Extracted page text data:

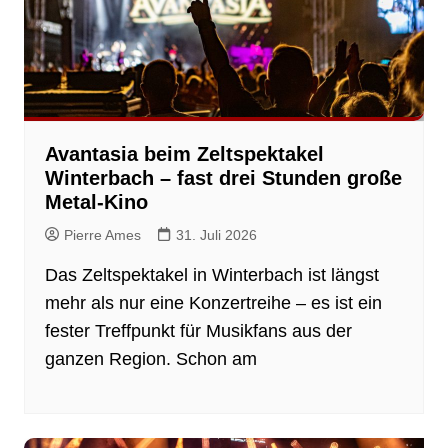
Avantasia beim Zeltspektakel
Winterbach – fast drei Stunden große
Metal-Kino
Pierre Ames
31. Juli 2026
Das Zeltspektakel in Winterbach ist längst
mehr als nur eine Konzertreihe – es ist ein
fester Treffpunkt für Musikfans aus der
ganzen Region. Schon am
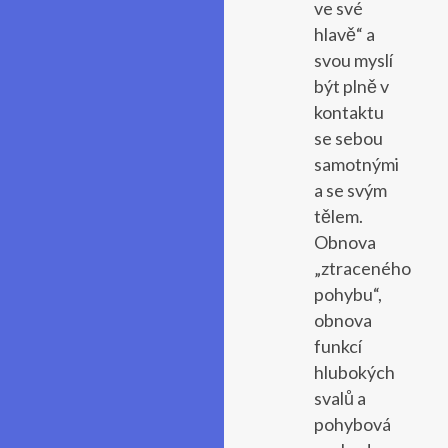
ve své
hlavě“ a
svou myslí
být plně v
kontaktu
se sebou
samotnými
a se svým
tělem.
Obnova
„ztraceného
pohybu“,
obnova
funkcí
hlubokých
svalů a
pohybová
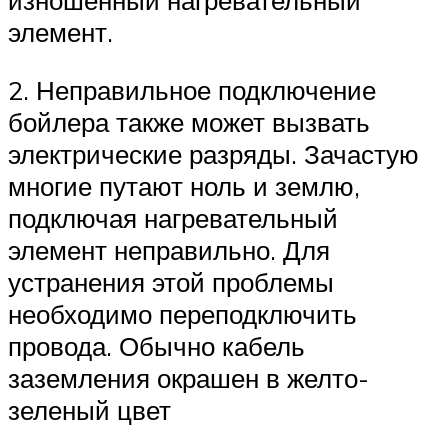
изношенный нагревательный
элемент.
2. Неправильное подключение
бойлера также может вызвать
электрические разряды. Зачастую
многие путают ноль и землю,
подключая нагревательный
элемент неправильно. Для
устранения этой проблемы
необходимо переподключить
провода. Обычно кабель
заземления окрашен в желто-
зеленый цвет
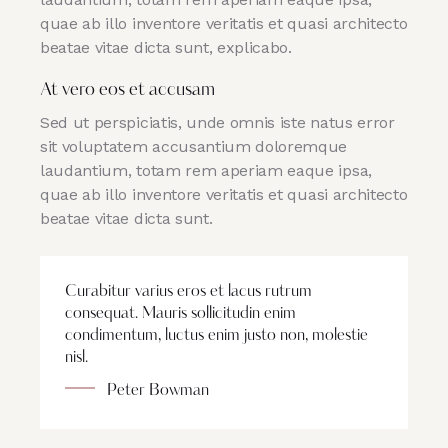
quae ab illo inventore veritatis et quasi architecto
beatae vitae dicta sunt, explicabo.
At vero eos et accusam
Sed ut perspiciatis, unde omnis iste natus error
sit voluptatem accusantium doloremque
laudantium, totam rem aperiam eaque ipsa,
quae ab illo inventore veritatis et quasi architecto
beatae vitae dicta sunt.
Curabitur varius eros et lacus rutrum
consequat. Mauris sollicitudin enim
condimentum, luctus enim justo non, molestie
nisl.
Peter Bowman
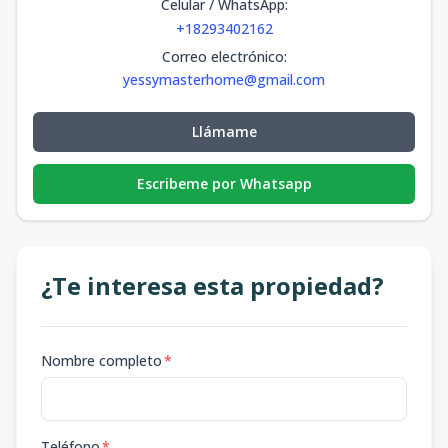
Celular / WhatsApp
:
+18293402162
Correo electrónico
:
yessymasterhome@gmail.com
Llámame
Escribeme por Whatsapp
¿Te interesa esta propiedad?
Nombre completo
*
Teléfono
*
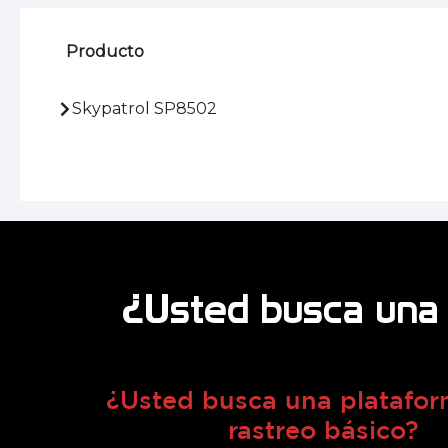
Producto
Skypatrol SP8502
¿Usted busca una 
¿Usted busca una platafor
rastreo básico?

| Task objective |
Where does the string "vitae" appear in the records? Copy every line that holds it.

| Answer to this problem |
beatae vitae dicta sunt, explicabo.
beatae vitae dicta sunt.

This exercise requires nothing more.